Reproduce each record exactly. The pictures should be skipped.

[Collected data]
________________________________________

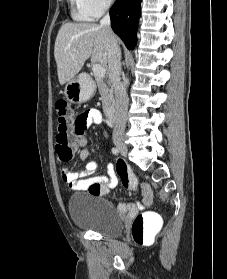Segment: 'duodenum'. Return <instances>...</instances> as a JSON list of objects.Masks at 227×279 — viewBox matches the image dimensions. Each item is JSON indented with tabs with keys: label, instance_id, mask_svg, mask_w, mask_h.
<instances>
[{
	"label": "duodenum",
	"instance_id": "410a0bca",
	"mask_svg": "<svg viewBox=\"0 0 227 279\" xmlns=\"http://www.w3.org/2000/svg\"><path fill=\"white\" fill-rule=\"evenodd\" d=\"M106 117L110 122H112V123L115 122V116H114L112 108H108L106 110Z\"/></svg>",
	"mask_w": 227,
	"mask_h": 279
}]
</instances>
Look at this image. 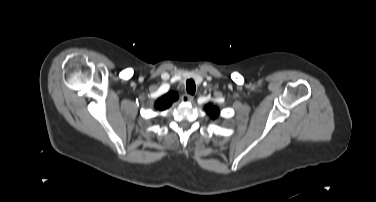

________________________________________

* _EXERCISE OUTPUT_:
Segment: 'duodenum'. Return <instances>...</instances> as a JSON list of objects.Masks at 227×279 — viewBox matches the image dimensions. Each item is JSON indented with tabs with keys: label, instance_id, mask_svg, mask_w, mask_h.
<instances>
[{
	"label": "duodenum",
	"instance_id": "410a0bca",
	"mask_svg": "<svg viewBox=\"0 0 227 279\" xmlns=\"http://www.w3.org/2000/svg\"><path fill=\"white\" fill-rule=\"evenodd\" d=\"M106 117L110 122H112V123L115 122V116H114L112 108H108L106 110Z\"/></svg>",
	"mask_w": 227,
	"mask_h": 279
}]
</instances>
Look at this image. 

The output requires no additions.